> WORK INSTRUCTION: Scan the material below for lines with the string "link". State how many there are and nothing else.
○ ○ ○ ○ ○ ○ ○
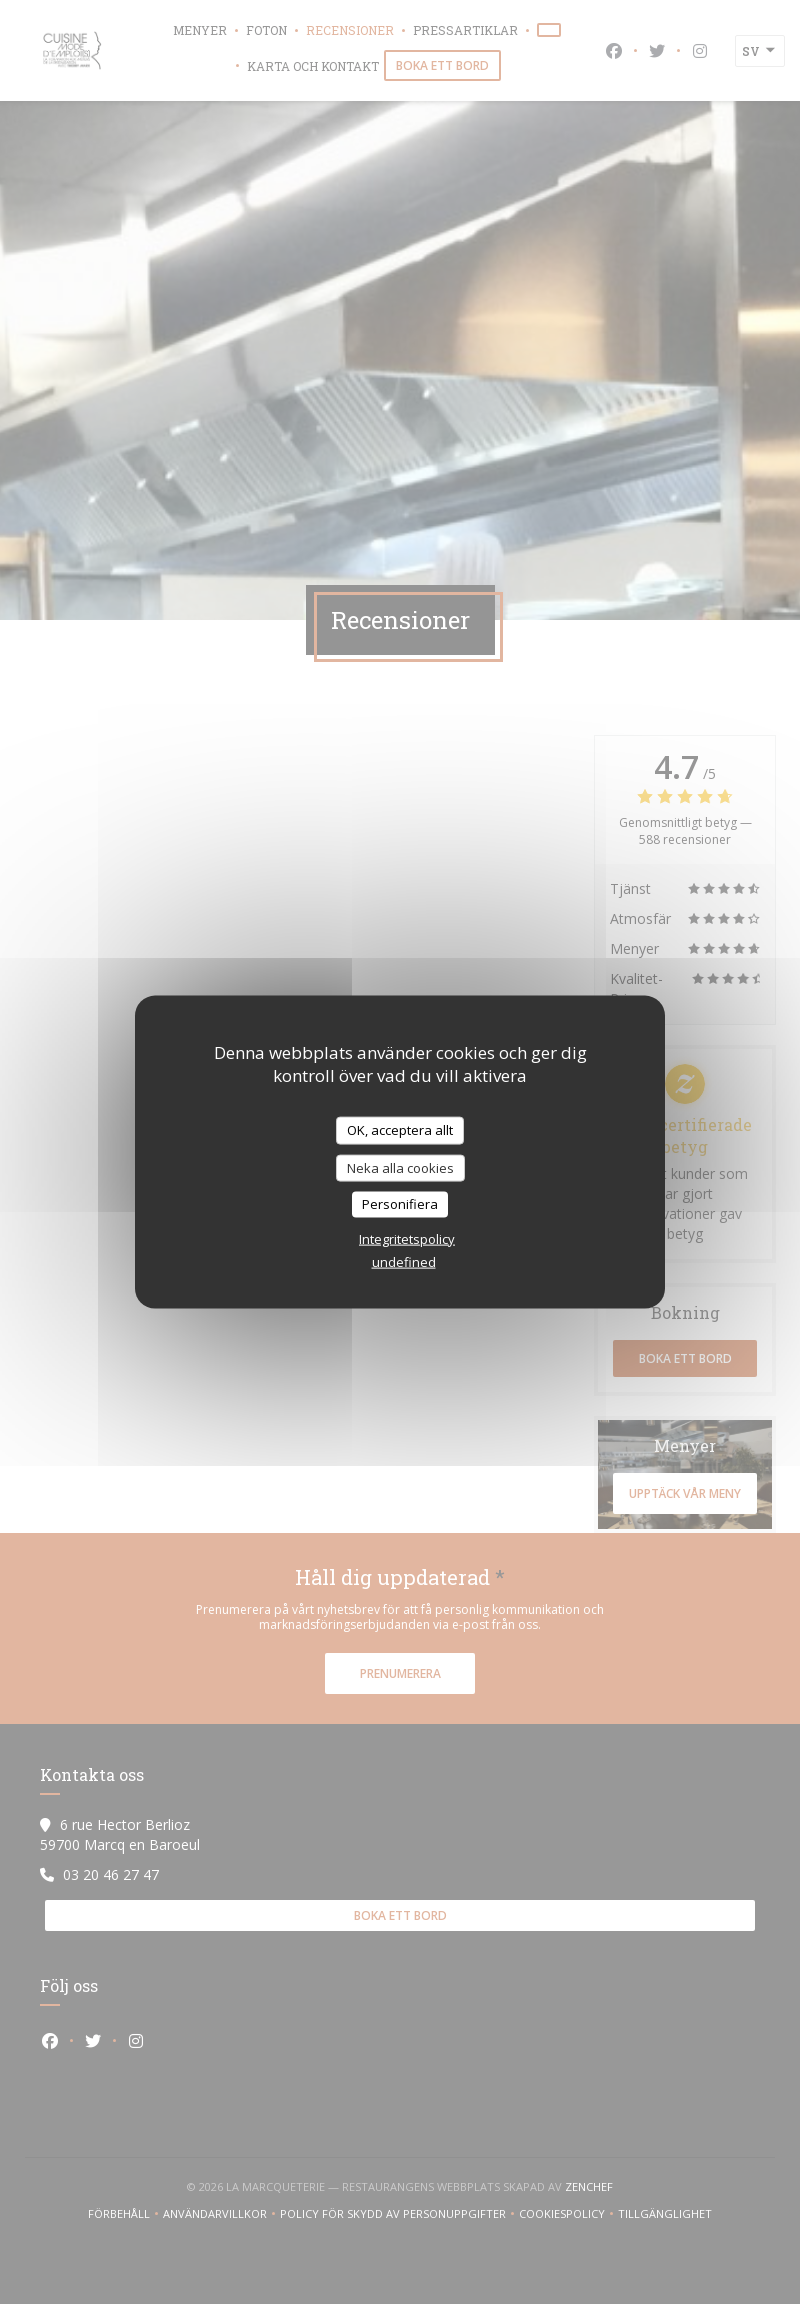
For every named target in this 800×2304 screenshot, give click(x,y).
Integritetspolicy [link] (407, 1238)
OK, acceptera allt (400, 1130)
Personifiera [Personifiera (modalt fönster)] (400, 1204)
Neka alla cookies (400, 1167)
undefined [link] (404, 1261)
○ ○ ○ ○ ○ ○ ○
> SOLUTION TO THIS PROBLEM: 2